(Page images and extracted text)
......
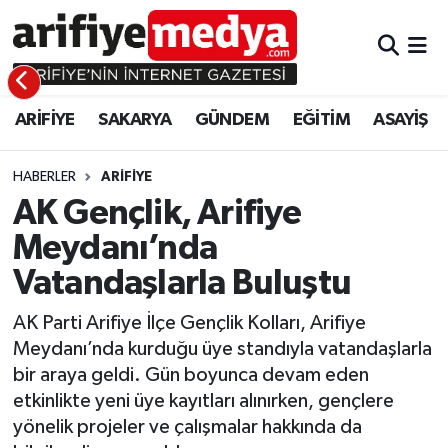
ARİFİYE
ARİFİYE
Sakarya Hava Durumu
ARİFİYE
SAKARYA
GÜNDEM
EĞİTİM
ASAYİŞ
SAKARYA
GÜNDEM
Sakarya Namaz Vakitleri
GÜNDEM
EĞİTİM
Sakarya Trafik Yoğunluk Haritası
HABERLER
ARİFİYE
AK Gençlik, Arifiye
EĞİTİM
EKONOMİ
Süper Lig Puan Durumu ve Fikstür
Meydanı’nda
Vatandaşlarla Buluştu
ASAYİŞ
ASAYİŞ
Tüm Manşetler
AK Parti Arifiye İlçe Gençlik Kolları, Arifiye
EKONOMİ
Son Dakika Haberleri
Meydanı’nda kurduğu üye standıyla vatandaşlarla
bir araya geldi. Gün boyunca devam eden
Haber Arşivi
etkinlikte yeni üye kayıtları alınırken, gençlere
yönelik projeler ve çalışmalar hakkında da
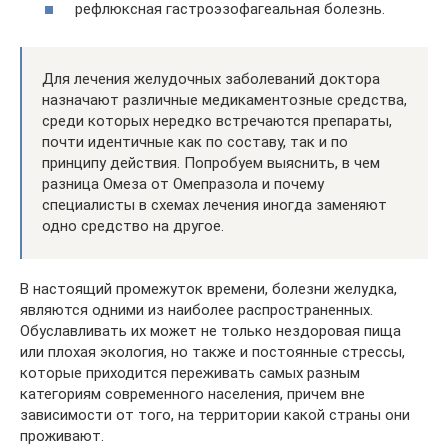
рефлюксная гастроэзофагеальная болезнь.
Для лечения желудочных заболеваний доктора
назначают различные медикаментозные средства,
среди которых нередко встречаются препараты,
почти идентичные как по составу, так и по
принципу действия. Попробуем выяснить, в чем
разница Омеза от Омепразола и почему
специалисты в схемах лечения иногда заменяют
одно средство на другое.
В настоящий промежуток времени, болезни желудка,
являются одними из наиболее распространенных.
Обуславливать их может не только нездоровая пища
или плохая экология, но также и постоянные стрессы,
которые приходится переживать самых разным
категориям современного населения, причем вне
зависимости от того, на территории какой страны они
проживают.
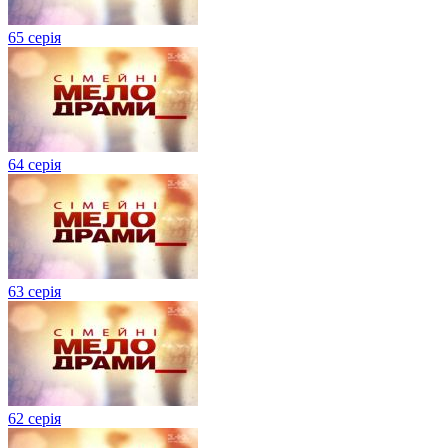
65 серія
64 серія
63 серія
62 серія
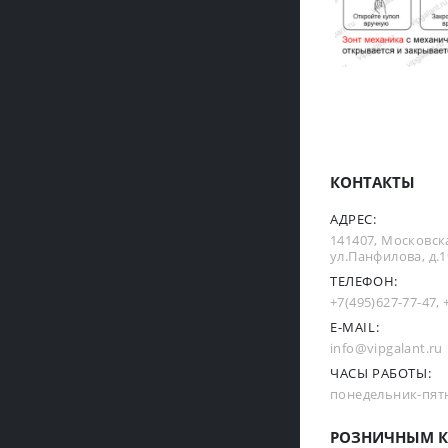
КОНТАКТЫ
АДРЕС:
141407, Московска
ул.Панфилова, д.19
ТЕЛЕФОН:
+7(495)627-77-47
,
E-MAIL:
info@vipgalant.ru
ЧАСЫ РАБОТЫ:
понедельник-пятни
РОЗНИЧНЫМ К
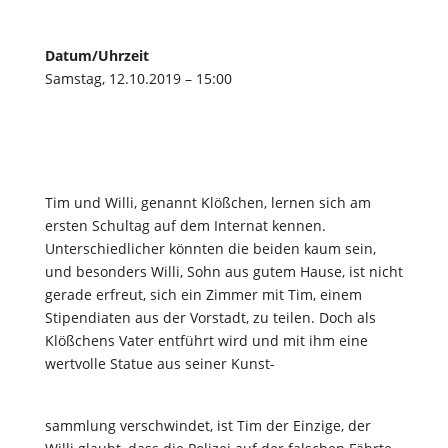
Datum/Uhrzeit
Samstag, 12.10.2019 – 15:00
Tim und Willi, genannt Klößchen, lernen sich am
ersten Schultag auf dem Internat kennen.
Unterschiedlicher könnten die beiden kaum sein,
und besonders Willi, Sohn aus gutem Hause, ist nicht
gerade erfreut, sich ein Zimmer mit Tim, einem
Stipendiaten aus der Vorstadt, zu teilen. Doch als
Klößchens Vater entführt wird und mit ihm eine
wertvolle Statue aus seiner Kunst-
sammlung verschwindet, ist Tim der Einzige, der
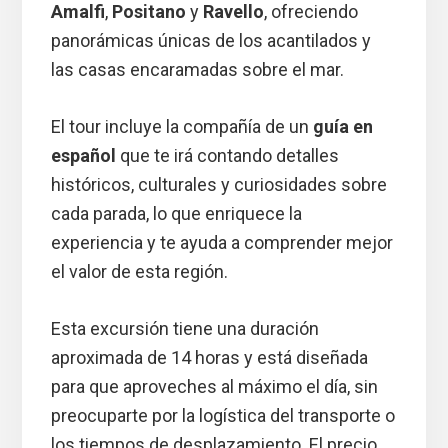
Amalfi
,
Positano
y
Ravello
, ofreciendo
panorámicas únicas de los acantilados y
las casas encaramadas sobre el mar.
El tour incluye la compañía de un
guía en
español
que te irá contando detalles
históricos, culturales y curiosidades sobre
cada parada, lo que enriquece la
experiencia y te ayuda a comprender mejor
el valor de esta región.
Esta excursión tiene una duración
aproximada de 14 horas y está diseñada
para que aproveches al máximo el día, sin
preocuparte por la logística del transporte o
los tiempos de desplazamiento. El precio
......
■ What you should do
Text only, pictures out: give every record again as written.

■ Completed task
ARİFİYE
ARİFİYE
Sakarya Hava Durumu
ARİFİYE
SAKARYA
GÜNDEM
EĞİTİM
ASAYİŞ
SAKARYA
GÜNDEM
Sakarya Namaz Vakitleri
GÜNDEM
EĞİTİM
Sakarya Trafik Yoğunluk Haritası
HABERLER
ARİFİYE
AK Gençlik, Arifiye
EĞİTİM
EKONOMİ
Süper Lig Puan Durumu ve Fikstür
Meydanı’nda
Vatandaşlarla Buluştu
ASAYİŞ
ASAYİŞ
Tüm Manşetler
AK Parti Arifiye İlçe Gençlik Kolları, Arifiye
EKONOMİ
Son Dakika Haberleri
Meydanı’nda kurduğu üye standıyla vatandaşlarla
bir araya geldi. Gün boyunca devam eden
Haber Arşivi
etkinlikte yeni üye kayıtları alınırken, gençlere
yönelik projeler ve çalışmalar hakkında da
рефлюксная гастроэзофагеальная болезнь.
Для лечения желудочных заболеваний доктора
назначают различные медикаментозные средства,
среди которых нередко встречаются препараты,
почти идентичные как по составу, так и по
принципу действия. Попробуем выяснить, в чем
разница Омеза от Омепразола и почему
специалисты в схемах лечения иногда заменяют
одно средство на другое.
В настоящий промежуток времени, болезни желудка,
являются одними из наиболее распространенных.
Обуславливать их может не только нездоровая пища
или плохая экология, но также и постоянные стрессы,
которые приходится переживать самых разным
категориям современного населения, причем вне
зависимости от того, на территории какой страны они
проживают.
65 серія
64 серія
63 серія
62 серія
КОНТАКТЫ
АДРЕС:
141407, Московска
ул.Панфилова, д.19
ТЕЛЕФОН:
+7(495)627-77-47
,
E-MAIL:
info@vipgalant.ru
ЧАСЫ РАБОТЫ:
понедельник-пятни
РОЗНИЧНЫМ К
Datum/Uhrzeit
Samstag, 12.10.2019 – 15:00
Tim und Willi, genannt Klößchen, lernen sich am
ersten Schultag auf dem Internat kennen.
Unterschiedlicher könnten die beiden kaum sein,
und besonders Willi, Sohn aus gutem Hause, ist nicht
gerade erfreut, sich ein Zimmer mit Tim, einem
Stipendiaten aus der Vorstadt, zu teilen. Doch als
Klößchens Vater entführt wird und mit ihm eine
wertvolle Statue aus seiner Kunst-
sammlung verschwindet, ist Tim der Einzige, der
Amalfi
,
Positano
y
Ravello
, ofreciendo
panorámicas únicas de los acantilados y
las casas encaramadas sobre el mar.
El tour incluye la compañía de un
guía en
español
que te irá contando detalles
históricos, culturales y curiosidades sobre
cada parada, lo que enriquece la
experiencia y te ayuda a comprender mejor
el valor de esta región.
Esta excursión tiene una duración
aproximada de 14 horas y está diseñada
para que aproveches al máximo el día, sin
preocuparte por la logística del transporte o
los tiempos de desplazamiento. El precio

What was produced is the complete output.